Graham did say that Adam Searing was at the polling place when he went there on Tuesday and that he said hello and told Adam he had been unable to attend an information session Adam and cronies had done near our house because of a very bad sore throat. Bravo.

Saturday, November 04, 2023

Roadside Library

Back in 2013 I drove north in August to New York without the family. I honestly can't remember why that was the case. Northwest of Clarksville, VA I passed a charming little library in what looks to have once been an old country store. The Wylliesburg Public Library. Some of you may remember reading about it here. On the way back from where I was west of Richmond yesterday I decided to blow off the 95/85 corridor once more and realized I'd be going past there again, so I decided to stop and investigate.

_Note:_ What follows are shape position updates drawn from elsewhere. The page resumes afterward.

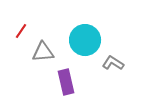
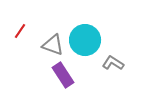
red line: moved 1 px left
gray triangle: moved 10 px right, 7 px up; rotated 25 degrees clockwise
purple rectangle: moved 3 px left, 7 px up; rotated 20 degrees counterclockwise
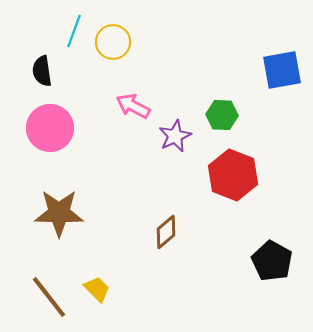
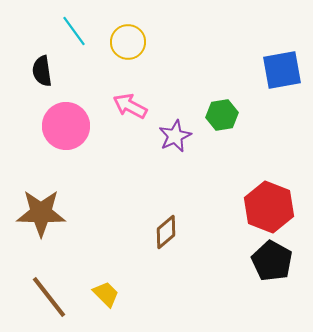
cyan line: rotated 56 degrees counterclockwise
yellow circle: moved 15 px right
pink arrow: moved 3 px left
green hexagon: rotated 12 degrees counterclockwise
pink circle: moved 16 px right, 2 px up
red hexagon: moved 36 px right, 32 px down
brown star: moved 18 px left
yellow trapezoid: moved 9 px right, 5 px down
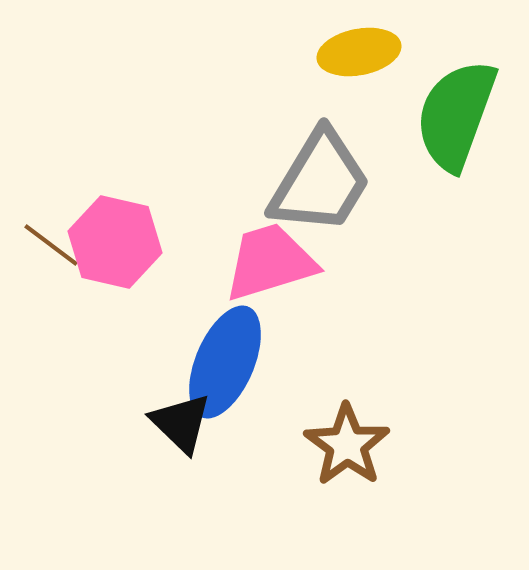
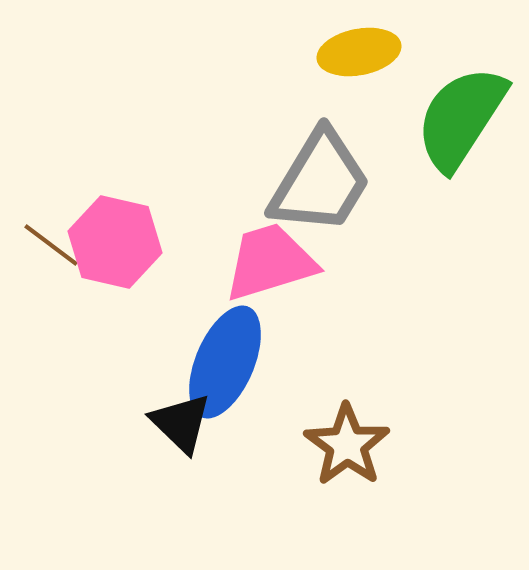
green semicircle: moved 5 px right, 3 px down; rotated 13 degrees clockwise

The library was closed when I got there. It is usually open M, W, F 9-5 and Saturday 9-12. If I had to bet I would wager that books on the LGBTQ experience are dramatically underrepresented, but I really don't care. I really like the fact that this library exists and that there's a place for rural folks and kids to come and borrow books. If I could figure out how I would donate some money.

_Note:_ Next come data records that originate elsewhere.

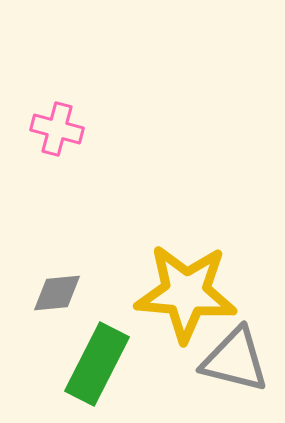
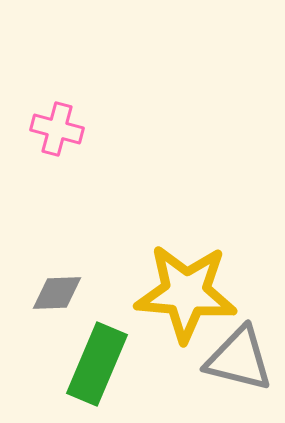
gray diamond: rotated 4 degrees clockwise
gray triangle: moved 4 px right, 1 px up
green rectangle: rotated 4 degrees counterclockwise
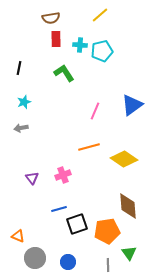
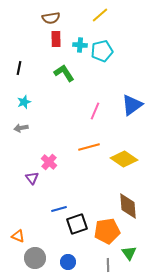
pink cross: moved 14 px left, 13 px up; rotated 28 degrees counterclockwise
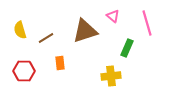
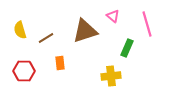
pink line: moved 1 px down
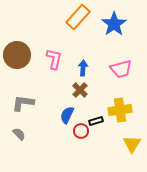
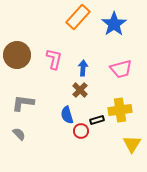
blue semicircle: rotated 42 degrees counterclockwise
black rectangle: moved 1 px right, 1 px up
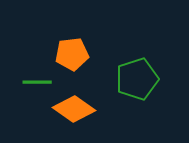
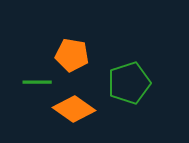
orange pentagon: moved 1 px down; rotated 16 degrees clockwise
green pentagon: moved 8 px left, 4 px down
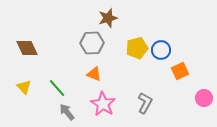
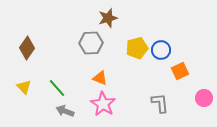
gray hexagon: moved 1 px left
brown diamond: rotated 60 degrees clockwise
orange triangle: moved 6 px right, 4 px down
gray L-shape: moved 15 px right; rotated 35 degrees counterclockwise
gray arrow: moved 2 px left, 1 px up; rotated 30 degrees counterclockwise
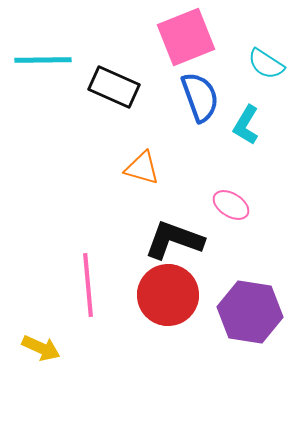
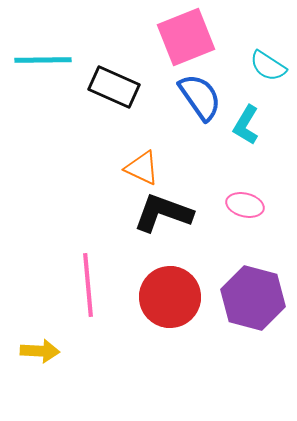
cyan semicircle: moved 2 px right, 2 px down
blue semicircle: rotated 15 degrees counterclockwise
orange triangle: rotated 9 degrees clockwise
pink ellipse: moved 14 px right; rotated 18 degrees counterclockwise
black L-shape: moved 11 px left, 27 px up
red circle: moved 2 px right, 2 px down
purple hexagon: moved 3 px right, 14 px up; rotated 6 degrees clockwise
yellow arrow: moved 1 px left, 3 px down; rotated 21 degrees counterclockwise
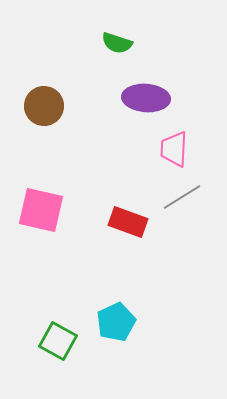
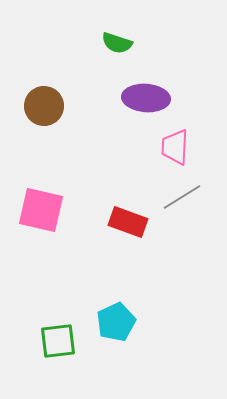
pink trapezoid: moved 1 px right, 2 px up
green square: rotated 36 degrees counterclockwise
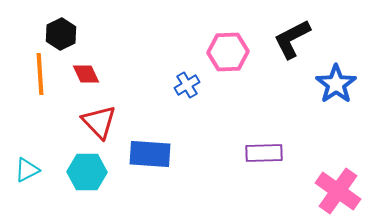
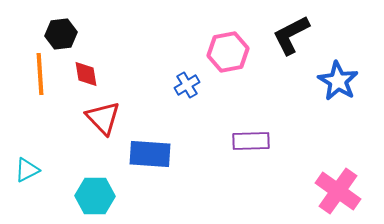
black hexagon: rotated 20 degrees clockwise
black L-shape: moved 1 px left, 4 px up
pink hexagon: rotated 9 degrees counterclockwise
red diamond: rotated 16 degrees clockwise
blue star: moved 2 px right, 3 px up; rotated 6 degrees counterclockwise
red triangle: moved 4 px right, 4 px up
purple rectangle: moved 13 px left, 12 px up
cyan hexagon: moved 8 px right, 24 px down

Wednesday, November 01, 2023

From the mean streets of Clark Hills

Last night, for the second year in a row, instead of waiting with baited breath in our respective homes for hordes trick or treaters we knew would not come, we all gathered in the Sherman-Jollis driveway next door for an outdoor fire, chili, snacks and baked goods. I made a cornbread in a big old cast iron pan, which has become surprisingly easy now that I've done it a few times.

At its peak last night there were about fourteen of us, almost all empty nesters plus Dylan and Christine, the younger couple across the street who either haven't gotten around to having kids or for some reason decided not to. For all of our sakes over the long run, I hope they change their mind. Over the short run too, it's nice to see kids around.

At a federal and state level, it would be better to see more kids, because they'll be growing up and paying into Social Security, Medicare, and income taxes as we age and need benefits. The local school system, of course, is all too happy for us to stick around paying high property taxes but not sending kids to school, which costs money.

But why am I going off on money all the time. Last night we saw all of one trick or treater. One. All night. Yes it is hilly and yes the lots are large, so kids theoretically need to work hard to get any candy. But in fact that one kid could have just taken our bowls of candy, dumped it in his plastic pumpkin and called it a night. One trick or treater is a new all time low.

But we had a great time sitting around the fire, telling stories about old neighbors, their pets, storms of yore, growing up. The last five of us finally went home around 10:30.